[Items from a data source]
↓↓↓

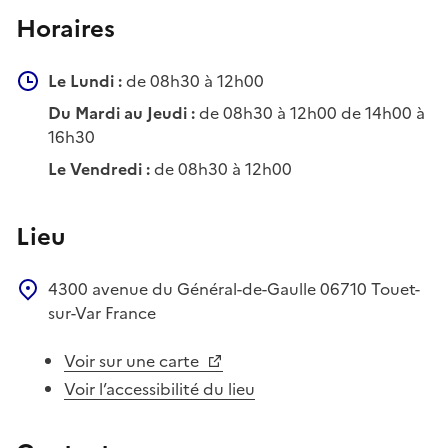
Horaires
Le Lundi :
de 08h30 à 12h00
Du Mardi au Jeudi :
de 08h30 à 12h00 de 14h00 à
16h30
Le Vendredi :
de 08h30 à 12h00
Lieu
4300 avenue du Général-de-Gaulle
06710
Touet-
sur-Var
France
Voir sur une carte
Voir l’accessibilité du lieu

↑↑↑

§ Your task: A faithful copy of the data is required: each word kept, each picture omitted.

§ Expected answer:
Horaires
Le Lundi :
de 08h30 à 12h00
Du Mardi au Jeudi :
de 08h30 à 12h00 de 14h00 à
16h30
Le Vendredi :
de 08h30 à 12h00
Lieu
4300 avenue du Général-de-Gaulle
06710
Touet-
sur-Var
France
Voir sur une carte
Voir l’accessibilité du lieu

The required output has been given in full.